刊行されるのは『日系移民第一号史及び―それに準ずる事ごと―』(日伯両語、安良田済著)、『はいかいどうじん』(俳句選集、ポ語、ベネヂタ・アゼベド著)、『とかくこの世は』(日語、ネルソン・ロドリゲス著、アイリス・サークル訳)、『青空市場』(俳句選集、ポ語、ダニタ・コトゥリム著)、『アラウカリアの沈黙』(短歌集、日伯両語、ネイジ・ホッシャ・ポルトガル著、中田みちよ訳)の5冊だ。
なかでも注目は安良田済さん(101、山口県)の労作『日系移民第一号史』だろう。101歳の超高齢者にして、緑内障で視力が低下し難聴気味の中、「死んだ家内との約束だ」と自費出版をやりとげた。

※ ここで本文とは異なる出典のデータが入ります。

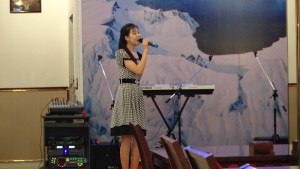 Find the location of a particular element. This screenshot has height=169, width=300. blue wall is located at coordinates (233, 24). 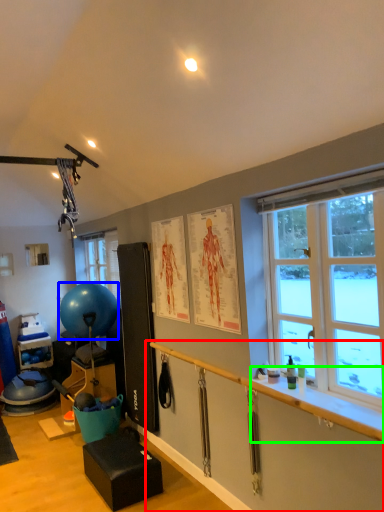 Question: Which object is the farthest from garage door (highlighted by a red box)? Choose among these: ball (highlighted by a blue box) or window sill (highlighted by a green box).

Choices:
 (A) ball
 (B) window sill

Answer: (A) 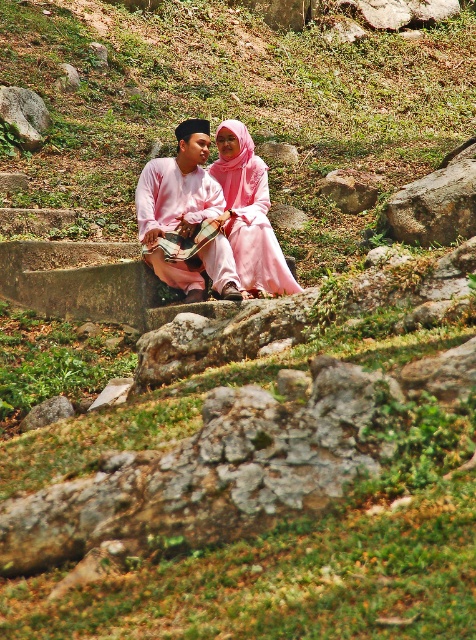 Question: Is pink satin dress at center positioned behind gray rough rock at upper left?

Choices:
 (A) yes
 (B) no

Answer: (B)

Question: Does pink satin dress at center appear on the left side of gray rough rock at upper left?

Choices:
 (A) yes
 (B) no

Answer: (B)

Question: Which is nearer to the matte pink clothing at center?

Choices:
 (A) smooth gray rock at center
 (B) gray rough rock at upper left

Answer: (A)

Question: Which of the following is the closest to the observer?

Choices:
 (A) (357, 177)
 (B) (179, 268)
 (C) (251, 208)
 (D) (7, 108)

Answer: (B)

Question: Does matte pink clothing at center appear on the right side of gray rough rock at upper left?

Choices:
 (A) yes
 (B) no

Answer: (A)

Question: Which of the following is the closest to the observer?

Choices:
 (A) pink satin dress at center
 (B) matte pink clothing at center
 (C) gray rough rock at upper left

Answer: (B) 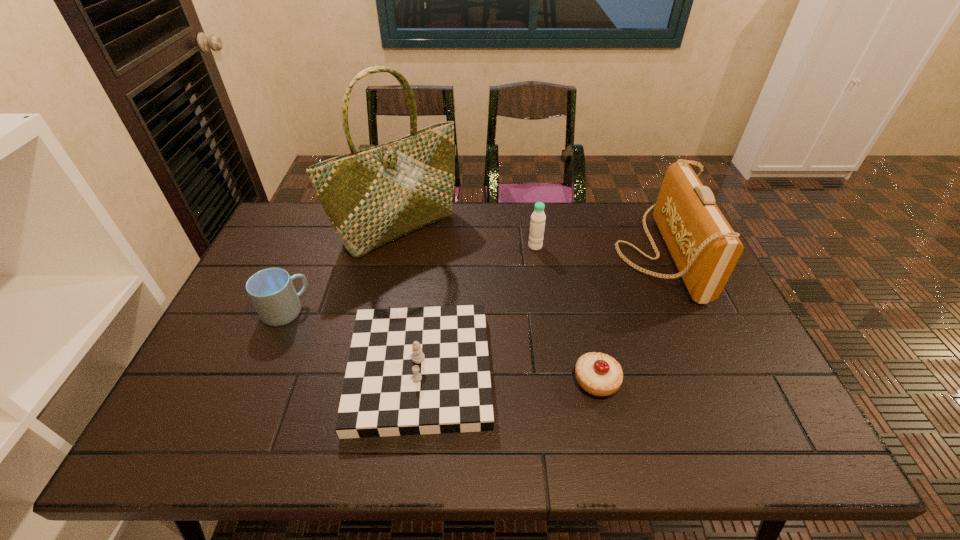 I want to click on object that is at the near edge, so click(425, 370).

This screenshot has width=960, height=540. Find the location of `object present at the left edge`. object present at the left edge is located at coordinates (271, 290).

At what (x,y) coordinates should I click in order to perform the action: click on object at the right edge. Please return your answer as a coordinate pair (x, y). The image size is (960, 540). Looking at the image, I should click on (705, 248).

Where is `object present at the far right corner`? The height and width of the screenshot is (540, 960). object present at the far right corner is located at coordinates (705, 248).

Identify the location of blank area at the far edge. (435, 238).

At what (x,y) coordinates should I click in order to perform the action: click on free location at the near edge. Please return your answer as a coordinate pair (x, y). Image resolution: width=960 pixels, height=540 pixels. Looking at the image, I should click on (578, 455).

Image resolution: width=960 pixels, height=540 pixels. In the image, there is a desktop. Identify the location of vacant space at the left edge. (216, 399).

Image resolution: width=960 pixels, height=540 pixels. In the image, there is a desktop. What are the coordinates of `vacant space at the right edge` in the screenshot? It's located at (677, 272).

In the image, there is a desktop. Identify the location of vacant space at the far right corner. (646, 222).

Identify the location of free space at the near right corner of the desktop. This screenshot has height=540, width=960. pyautogui.click(x=781, y=426). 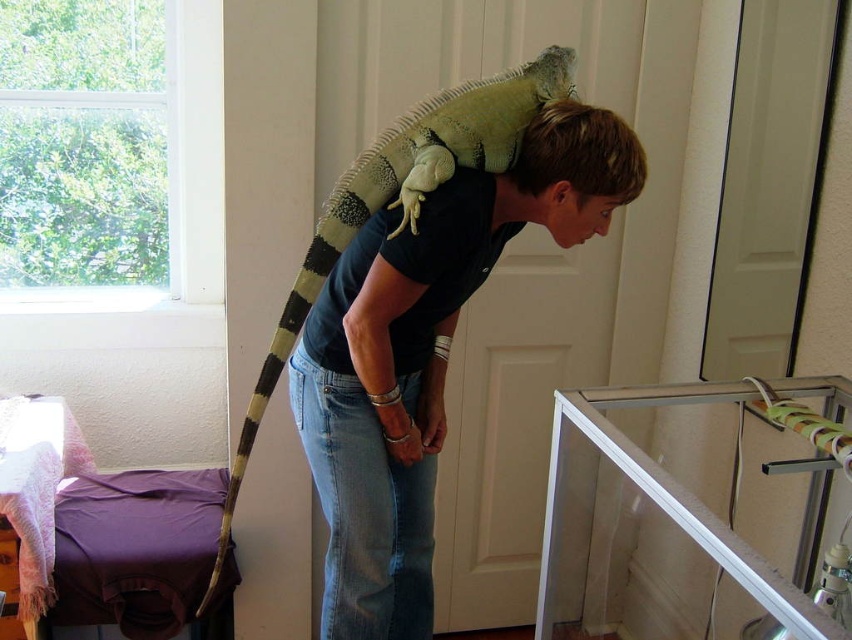 You are a photographer trying to capture a closeup of the short blonde hair at upper center without including the matte black shirt at upper center in the frame. Based on their positions, is this possible?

本書は、移民社会の成り立ちを記録した年表からなる『歴史編』と移民第一号に関連するエピソードからなる『トピック編』から構成される。
安良田さんは、50年前から邦字紙に掲載された特ダネ記事を丁寧にスクラップし、それをもとに「日本移民の嚆矢」と思えるあらゆる出来事を拾い集め、正史から外れてきた移民史を記述してきた。
その13冊の分厚い資料集から、伊那宏さんが掲載可能なものを選び出し、編集作業が行われた。
日本移民百周年をきっかけに刊行に取り掛かった安良田さんは、「移民第一号のもつ意義は測り知れない」と強調。110周年を翌年に控えるなか、初期移民の開拓生活を支えた民族の特質を再認識させる琴線に触れた一冊となりそうだ。
「関心のある方は、是非出席を」と同文学会は呼びかけている。